- _Problem description_
For the records below, reproduce exactly the line that contains "cuanto se ve un conato de reyerta y los" and all subsequent lines, with nothing left out and nothing added.

▽

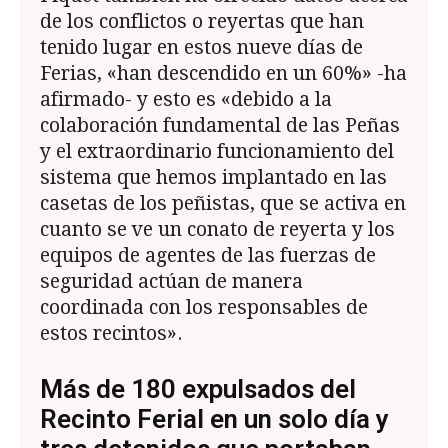
de los conflictos o reyertas que han
tenido lugar en estos nueve días de
Ferias, «han descendido en un 60%» -ha
afirmado- y esto es «debido a la
colaboración fundamental de las Peñas
y el extraordinario funcionamiento del
sistema que hemos implantado en las
casetas de los peñistas, que se activa en
cuanto se ve un conato de reyerta y los
equipos de agentes de las fuerzas de
seguridad actúan de manera
coordinada con los responsables de
estos recintos».
Más de 180 expulsados del
Recinto Ferial en un solo día y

△

- _Result of this task_
cuanto se ve un conato de reyerta y los
equipos de agentes de las fuerzas de
seguridad actúan de manera
coordinada con los responsables de
estos recintos».
Más de 180 expulsados del
Recinto Ferial en un solo día y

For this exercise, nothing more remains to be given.